Actually I have no idea why akonadi is failing:
*what(): Akonadi::PayloadException: Wrong payload type (requested: sp(0)<QByteArray>; present: sp(0)<KAlarmCal::KAEvent>*
Looking at the error log it only complains about Nepomuk Query Server not available but it gives no clue about the PayloadException.
cat ~/.local/share/akonadi/akonadiserver.error
Nepomuk Query Server not available
It seems something related to the fact I am unsing kalarm from gnome because from a KDE only installation it works.
I do not know if it is a general issue or just some specific configuration on my side that is interfering. Anyone is able to use kalarm from gnome in 13.1?
alcachi wrote:
>
> Hi,
>
> I have the Gnome version of OpenSuse 13.1 and additionally I installed
> kalarm.
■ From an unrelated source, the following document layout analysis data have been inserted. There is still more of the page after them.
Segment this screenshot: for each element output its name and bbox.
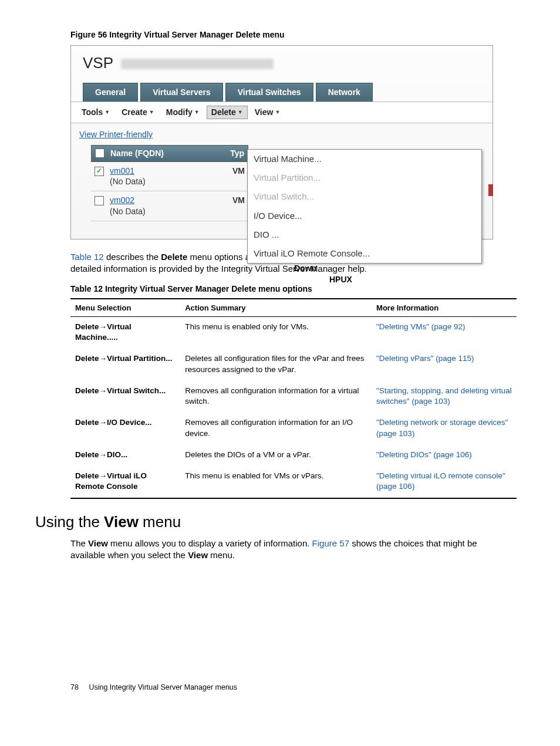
table-row: ✓ vm001 (No Data) VM [91,162,248,192]
delete-options-table: Menu Selection Action Summary More Infor… [70,298,517,499]
dropdown-item-virtual-machine[interactable]: Virtual Machine... [248,150,481,168]
select-all-checkbox[interactable] [95,148,104,158]
more-info-link[interactable]: "Deleting DIOs" (page 106) [376,450,472,459]
content-area: View Printer-friendly Name (FQDN) Typ ✓ … [71,123,492,239]
tab-network[interactable]: Network [316,83,373,102]
table-row: vm002 (No Data) VM [91,191,248,221]
more-info-link[interactable]: "Deleting VMs" (page 92) [376,322,465,331]
th-action-summary: Action Summary [180,299,372,317]
menu-modify[interactable]: Modify▼ [161,106,204,119]
window-title-bar: VSP [71,46,492,79]
row-tail-text: Down HPUX [294,263,352,285]
menu-selection-cell: Delete→Virtual Switch... [70,381,180,413]
action-summary-cell: This menu is enabled for VMs or vPars. [180,466,372,498]
menu-delete[interactable]: Delete▼ [207,106,248,119]
more-info-link[interactable]: "Deleting network or storage devices" (p… [376,418,508,437]
chevron-down-icon: ▼ [194,109,200,116]
page-number: 78 [70,683,79,691]
delete-dropdown: Virtual Machine... Virtual Partition... … [247,149,482,264]
right-edge-indicator [488,184,493,196]
row-checkbox[interactable] [95,196,104,205]
more-info-link[interactable]: "Deleting vPars" (page 115) [376,354,474,363]
dropdown-item-dio[interactable]: DIO ... [248,225,481,244]
action-summary-cell: Deletes the DIOs of a VM or a vPar. [180,445,372,466]
screenshot-panel: VSP General Virtual Servers Virtual Swit… [70,45,493,239]
vm-name-link[interactable]: vm001 [110,166,134,175]
menu-selection-cell: Delete→DIO... [70,445,180,466]
vm-no-data: (No Data) [110,177,146,186]
menu-view[interactable]: View▼ [250,106,285,119]
more-info-cell: "Starting, stopping, and deleting virtua… [372,381,517,413]
chevron-down-icon: ▼ [104,109,110,116]
tab-virtual-servers[interactable]: Virtual Servers [140,83,223,102]
menu-tools[interactable]: Tools▼ [77,106,114,119]
more-info-link[interactable]: "Starting, stopping, and deleting virtua… [376,386,512,406]
table-header-row: Name (FQDN) Typ [91,145,248,162]
action-summary-cell: This menu is enabled only for VMs. [180,317,372,349]
more-info-link[interactable]: "Deleting virtual iLO remote console" (p… [376,471,505,491]
more-info-cell: "Deleting DIOs" (page 106) [372,445,517,466]
dropdown-item-virtual-partition[interactable]: Virtual Partition... [248,168,481,187]
action-summary-cell: Deletes all configuration files for the … [180,349,372,380]
menu-create[interactable]: Create▼ [117,106,159,119]
th-more-info: More Information [372,299,517,317]
figure-caption: Figure 56 Integrity Virtual Server Manag… [70,29,525,40]
figure-57-link[interactable]: Figure 57 [312,538,349,548]
more-info-cell: "Deleting vPars" (page 115) [372,349,517,380]
footer-chapter: Using Integrity Virtual Server Manager m… [89,683,237,691]
chevron-down-icon: ▼ [238,109,243,116]
tab-virtual-switches[interactable]: Virtual Switches [225,83,313,102]
printer-friendly-link[interactable]: View Printer-friendly [79,130,153,139]
more-info-cell: "Deleting VMs" (page 92) [372,317,517,349]
chevron-down-icon: ▼ [275,109,280,116]
dropdown-item-virtual-switch[interactable]: Virtual Switch... [248,187,481,206]
menu-bar: Tools▼ Create▼ Modify▼ Delete▼ View▼ [71,102,492,123]
vm-type: VM [232,195,245,206]
chevron-down-icon: ▼ [149,109,154,116]
more-info-cell: "Deleting network or storage devices" (p… [372,413,517,444]
vm-name-link[interactable]: vm002 [110,195,134,205]
blurred-hostname [121,59,274,69]
menu-selection-cell: Delete→I/O Device... [70,413,180,444]
section-heading: Using the View menu [35,512,525,532]
th-menu-selection: Menu Selection [70,299,180,317]
vm-no-data: (No Data) [110,207,146,216]
dropdown-item-virtual-ilo[interactable]: Virtual iLO Remote Console... [248,244,481,263]
action-summary-cell: Removes all configuration information fo… [180,413,372,444]
col-name: Name (FQDN) [110,148,224,159]
dropdown-item-io-device[interactable]: I/O Device... [248,207,481,225]
menu-selection-cell: Delete→Virtual iLO Remote Console [70,466,180,498]
col-type: Typ [230,148,244,159]
vsp-title: VSP [83,54,113,72]
row-checkbox[interactable]: ✓ [95,167,104,176]
view-paragraph: The View menu allows you to display a va… [70,538,493,562]
page-footer: 78 Using Integrity Virtual Server Manage… [70,683,237,693]
vm-type: VM [232,166,245,177]
menu-selection-cell: Delete→Virtual Machine..... [70,317,180,349]
table-12-link[interactable]: Table 12 [70,252,104,262]
action-summary-cell: Removes all configuration information fo… [180,381,372,413]
tab-row: General Virtual Servers Virtual Switches… [71,83,492,102]
menu-selection-cell: Delete→Virtual Partition... [70,349,180,380]
more-info-cell: "Deleting virtual iLO remote console" (p… [372,466,517,498]
tab-general[interactable]: General [83,83,138,102]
The problem is that when I try to run it it starts but shows the
> following error message:
> “The Akonadi personal information management service is not
> operational.”
>
> Looking at the details of the error the concrete warnings/failures are:
> - MySQL server custom configuration not available
> - Nepomuk search service not registered at D-Bus
> - Protocol version check not possible
> - No resource agents found
> - Current Akonadi server error log found
> - Previous Akonadi server error log found
>
> I am not very familiar with KDE, but it looks like the nepomuk service
> is the cause.
>
> Thanks!
>
>
Why use kalarm when you can use alarm in clocks application in GNOME 3.10
–
GNOME 3.10.1
openSUSE 13.1 (Bottle) (x86_64) 64-bit
Kernel Linux 3.11.6-4-desktop
Where are my penguins :- https://features.opensuse.org/316767
Thanks vazhavandan, I was not aware of the new alarm in clocks in 3.10. I have been testing it and the main feature I miss is the option to schedule the alarm for a given date, I have also tried the gnome alarm clock applet but at the end the only suitable alternative I have found is using evolution or the Lightbird extension of Thunderbird to show pop ups for calendar/task events.
The issue with kalarm is solved after installing the complete KDE desktop. Now I can run kalarm from Gnome and it does not crash when adding a new alarm. I guess it is due to some dependency not resolved automatically by the package.